Against Brazil, probably the best team in the world, they played pretty damned well. They did what Holger Osieck teams always did against superior opposition and bunkered in the John Limniatis Memorial 10-0-0 formation whenever a yellow shirt was within radar range of Craig Forrest. Even the lineup adjusted for defense, with Tony Menezes coming in for Carl Fletcher to start. They tried to snatch chances on the counter, which would have worked a lot better if the team was a bit quicker up front than Paul Peschisolido and Kevin McKenna. Canada held against Brazil and got into the half tied at nil.

Then, something odd happened. Midfielder Davide Xausa came out and in came Carlo Corazzin. A striker. Yes, McKenna moved back, but Holger decided “screw this, we can beat those bastards.”

We damned near did it, too. God, but that was a game. It was exactly what you picture when you remember the era of Holger’s Heroes. Forrest was a god incarnated as a man. Brazil constantly buzzed and got opportunities. They were miles and miles more skilled than the Canadians but they couldn’t break us down. Yes, Canada’s defense got worked like a speed bag, but we threatened at intervals. They earned that 0-0 draw and on a lucky day, Canada might have won that match.

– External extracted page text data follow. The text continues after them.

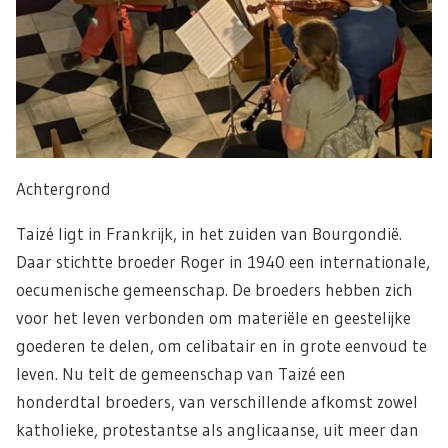
Achtergrond
Taizé ligt in Frankrijk, in het zuiden van Bourgondië.
Daar stichtte broeder Roger in 1940 een internationale,
oecumenische gemeenschap. De broeders hebben zich
voor het leven verbonden om materiële en geestelijke
goederen te delen, om celibatair en in grote eenvoud te
leven. Nu telt de gemeenschap van Taizé een
honderdtal broeders, van verschillende afkomst zowel
katholieke, protestantse als anglicaanse, uit meer dan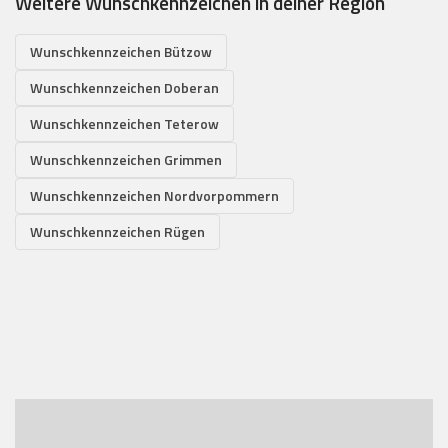
Weitere Wunschkennzeichen in deiner Region
Wunschkennzeichen Bützow
Wunschkennzeichen Doberan
Wunschkennzeichen Teterow
Wunschkennzeichen Grimmen
Wunschkennzeichen Nordvorpommern
Wunschkennzeichen Rügen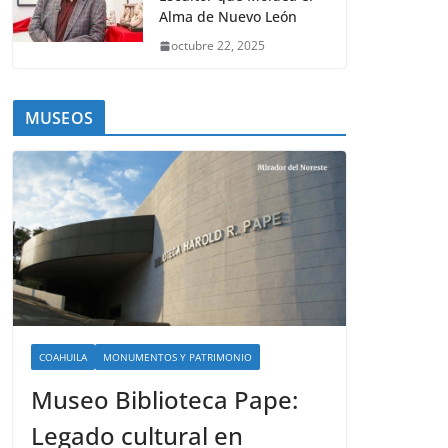
Alma de Nuevo León
octubre 22, 2025
MUSEOS
COAHUILA
MONUMENTOS Y PATRIMONIO
Museo Biblioteca Pape:
Legado cultural en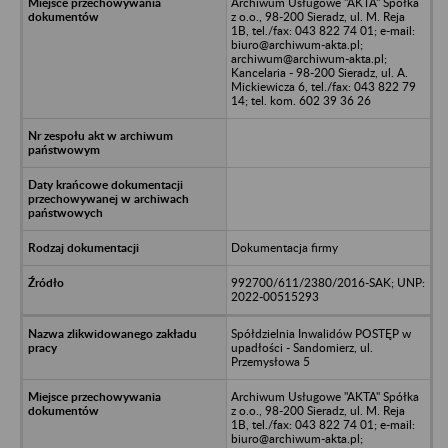
Archiwum Usługowe "AKTA" Spółka
z o.o., 98-200 Sieradz, ul. M. Reja
1B, tel./fax: 043 822 74 01; e-mail:
biuro@archiwum-akta.pl;
archiwum@archiwum-akta.pl;
Kancelaria - 98-200 Sieradz, ul. A.
Mickiewicza 6, tel./fax: 043 822 79
14; tel. kom. 602 39 36 26
Dokumentacja firmy
992700/611/2380/2016-SAK; UNP:
2022-00515293
Spółdzielnia Inwalidów POSTĘP w
upadłości - Sandomierz, ul.
Przemysłowa 5
Archiwum Usługowe "AKTA" Spółka
z o.o., 98-200 Sieradz, ul. M. Reja
1B, tel./fax: 043 822 74 01; e-mail:
biuro@archiwum-akta.pl;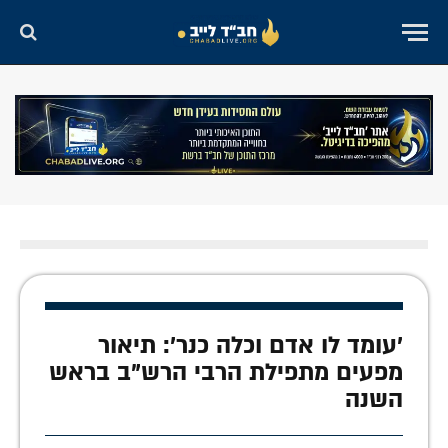
'עומד לו אדם וכלה כנר': תיאור
מפעים מתפילת הרבי הרש"ב בראש
השנה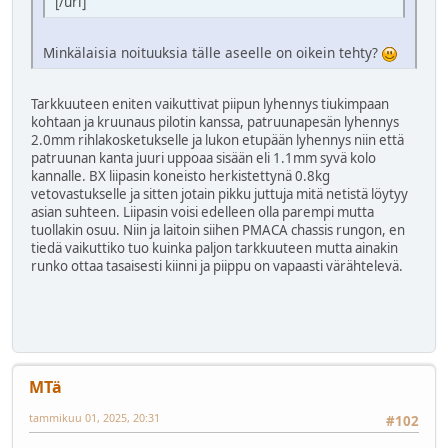
[/url]
Minkälaisia noituuksia tälle aseelle on oikein tehty?
Tarkkuuteen eniten vaikuttivat piipun lyhennys tiukimpaan
kohtaan ja kruunaus pilotin kanssa, patruunapesän lyhennys
2.0mm rihlakosketukselle ja lukon etupään lyhennys niin että
patruunan kanta juuri uppoaa sisään eli 1.1mm syvä kolo
kannalle. BX liipasin koneisto herkistettynä 0.8kg
vetovastukselle ja sitten jotain pikku juttuja mitä netistä löytyy
asian suhteen. Liipasin voisi edelleen olla parempi mutta
tuollakin osuu. Niin ja laitoin siihen PMACA chassis rungon, en
tiedä vaikuttiko tuo kuinka paljon tarkkuuteen mutta ainakin
runko ottaa tasaisesti kiinni ja piippu on vapaasti värähtelevä.
MTä
tammikuu 01, 2025, 20:31
#102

The result was good for three points in the Moral Victory column and one point in the real standings. One precious, life-giving point. In a century of Canadian football, our senior mens team, the highest-profile football squad in the country, has achieved precisely one point in a full FIFA tournament. We got it over eight years ago on June 2, 2001 in front of 12,095 largely bored Japanese fans.

Canada followed that up by collapsing in front of the one team we should have had a fighting chance against, Cameroon. Going down 2-0, Canada emerged with little credit in what would be, to date, Canada’s last tournament match outside North America.

Eight years ago.

It’s a bittersweet memory, mostly because of what’s happened since. At the time it was promising. Canada hung tough with better teams against Brazil and for a half against Japan. World Cup qualifying was unfortunate but we seemed to be going up rather than down. Then Osieck took the pipe thanks to bootroom politics and was succeeded by an inept series of overly opinionated and inadequately talented self-described national heroes. Our best results came when we once again went outside Canada for our boss, using interim boss and Trinidadian Stephen Hart. Canada has not yet matched the glory years of 2000 and 2001 despite on paper having every reason to do so.

So, fantastic though the tournament was, we should concentrate above all on getting to the next one.